Recorded data
---

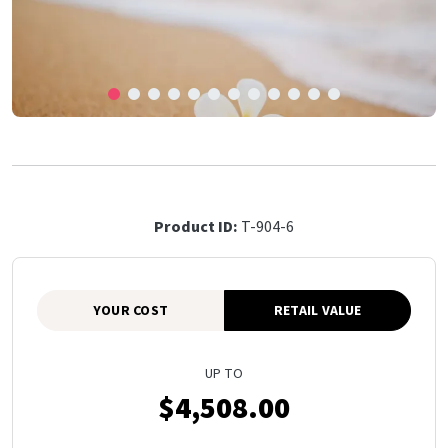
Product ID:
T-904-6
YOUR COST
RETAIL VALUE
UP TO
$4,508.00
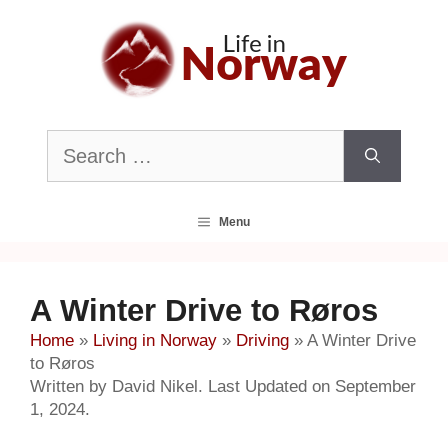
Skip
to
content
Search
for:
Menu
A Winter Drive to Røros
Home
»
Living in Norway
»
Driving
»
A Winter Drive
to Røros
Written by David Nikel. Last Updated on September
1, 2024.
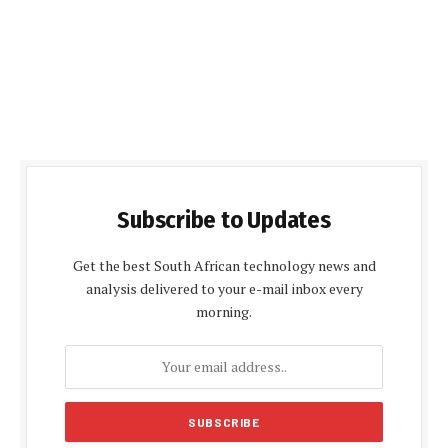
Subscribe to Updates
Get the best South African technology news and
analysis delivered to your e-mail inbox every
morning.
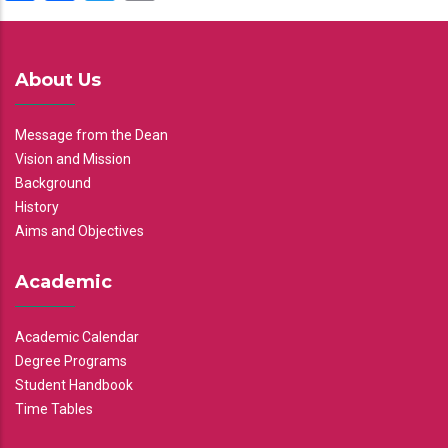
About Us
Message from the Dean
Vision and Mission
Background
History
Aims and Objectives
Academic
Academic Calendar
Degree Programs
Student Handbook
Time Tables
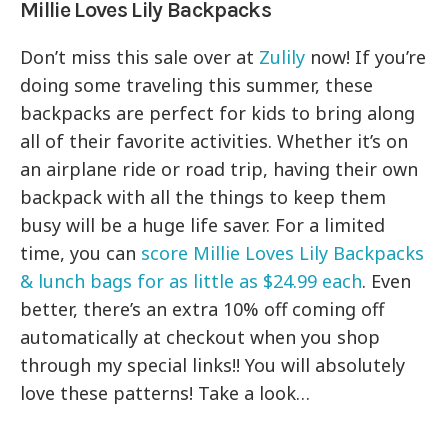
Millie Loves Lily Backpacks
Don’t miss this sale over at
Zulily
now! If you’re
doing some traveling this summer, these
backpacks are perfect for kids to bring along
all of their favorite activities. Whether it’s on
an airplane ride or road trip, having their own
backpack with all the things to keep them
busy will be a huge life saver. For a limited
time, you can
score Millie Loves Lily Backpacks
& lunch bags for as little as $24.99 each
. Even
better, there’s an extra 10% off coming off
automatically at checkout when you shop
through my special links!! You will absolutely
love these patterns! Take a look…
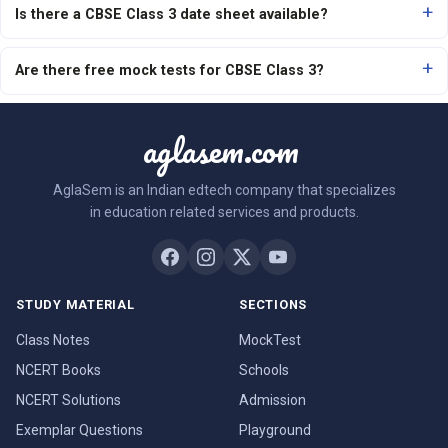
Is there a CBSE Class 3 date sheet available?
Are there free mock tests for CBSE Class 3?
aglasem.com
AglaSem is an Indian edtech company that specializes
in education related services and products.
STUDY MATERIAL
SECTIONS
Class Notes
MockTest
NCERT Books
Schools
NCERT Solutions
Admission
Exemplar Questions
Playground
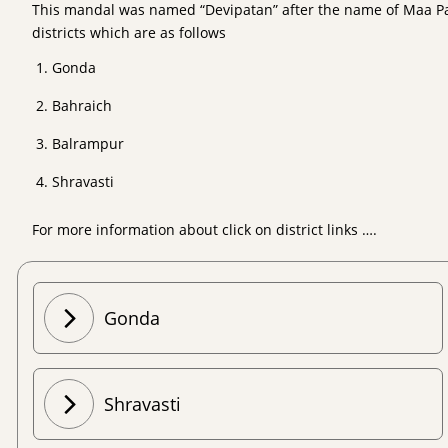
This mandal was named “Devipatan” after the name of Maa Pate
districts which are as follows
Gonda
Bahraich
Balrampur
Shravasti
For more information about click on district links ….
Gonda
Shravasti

---

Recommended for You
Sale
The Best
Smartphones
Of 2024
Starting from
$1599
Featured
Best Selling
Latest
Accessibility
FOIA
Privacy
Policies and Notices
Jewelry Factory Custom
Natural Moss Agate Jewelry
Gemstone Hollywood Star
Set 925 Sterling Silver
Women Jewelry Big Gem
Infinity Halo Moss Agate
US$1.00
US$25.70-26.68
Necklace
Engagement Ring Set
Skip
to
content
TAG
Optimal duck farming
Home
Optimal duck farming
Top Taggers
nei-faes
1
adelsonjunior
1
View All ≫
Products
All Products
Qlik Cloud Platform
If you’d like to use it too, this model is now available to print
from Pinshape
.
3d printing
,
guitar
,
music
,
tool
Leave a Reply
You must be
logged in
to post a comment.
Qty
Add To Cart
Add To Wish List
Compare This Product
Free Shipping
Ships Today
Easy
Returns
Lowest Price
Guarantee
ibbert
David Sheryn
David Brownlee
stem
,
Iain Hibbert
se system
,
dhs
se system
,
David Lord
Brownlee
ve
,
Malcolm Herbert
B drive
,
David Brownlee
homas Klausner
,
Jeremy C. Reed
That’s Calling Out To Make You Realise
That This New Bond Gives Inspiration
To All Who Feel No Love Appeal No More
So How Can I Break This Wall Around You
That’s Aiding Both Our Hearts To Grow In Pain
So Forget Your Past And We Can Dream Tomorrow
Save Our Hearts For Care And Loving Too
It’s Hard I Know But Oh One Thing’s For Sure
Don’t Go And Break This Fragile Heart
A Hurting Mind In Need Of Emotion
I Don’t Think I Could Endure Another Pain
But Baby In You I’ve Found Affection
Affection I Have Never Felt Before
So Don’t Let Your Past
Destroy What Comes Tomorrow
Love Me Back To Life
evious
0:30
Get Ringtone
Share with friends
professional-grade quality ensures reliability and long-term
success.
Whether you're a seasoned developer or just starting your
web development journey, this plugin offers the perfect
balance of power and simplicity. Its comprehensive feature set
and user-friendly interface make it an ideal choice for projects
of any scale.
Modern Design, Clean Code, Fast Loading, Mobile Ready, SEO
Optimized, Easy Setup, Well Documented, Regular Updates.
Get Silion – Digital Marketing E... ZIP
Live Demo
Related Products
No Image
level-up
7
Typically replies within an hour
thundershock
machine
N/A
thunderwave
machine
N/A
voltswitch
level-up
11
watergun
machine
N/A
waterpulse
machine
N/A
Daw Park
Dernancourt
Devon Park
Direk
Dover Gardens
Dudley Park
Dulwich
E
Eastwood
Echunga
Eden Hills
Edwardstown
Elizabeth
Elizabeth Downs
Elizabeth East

---

[Exercise]: Every line above with the word "Elizabeth" belongs in the answer, copied as written.

[Problem solution]:
Elizabeth
Elizabeth Downs
Elizabeth East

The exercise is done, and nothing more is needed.